-- INSTRUCTIONS TO FOLLOW --
For the records that follow, please set down exactly the lines between the one holding "CHỮA BỆNH (23/07/2026)" and the one holding "Chambre 152", inclusive, and only those.

-- RECORDS SHOWN --
=== Begin Enclosure ===

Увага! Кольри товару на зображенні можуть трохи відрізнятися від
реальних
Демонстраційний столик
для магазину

=== End Enclosure ===
=== Begin Enclosure ===

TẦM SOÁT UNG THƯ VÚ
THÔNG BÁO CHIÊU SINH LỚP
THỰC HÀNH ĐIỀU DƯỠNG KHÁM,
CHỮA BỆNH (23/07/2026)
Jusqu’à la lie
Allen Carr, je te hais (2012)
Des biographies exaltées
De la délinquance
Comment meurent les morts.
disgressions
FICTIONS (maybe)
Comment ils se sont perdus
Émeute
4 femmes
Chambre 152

=== End Enclosure ===

-- ANSWER TO THIS EXERCISE --
CHỮA BỆNH (23/07/2026)
Jusqu’à la lie
Allen Carr, je te hais (2012)
Des biographies exaltées
De la délinquance
Comment meurent les morts.
disgressions
FICTIONS (maybe)
Comment ils se sont perdus
Émeute
4 femmes
Chambre 152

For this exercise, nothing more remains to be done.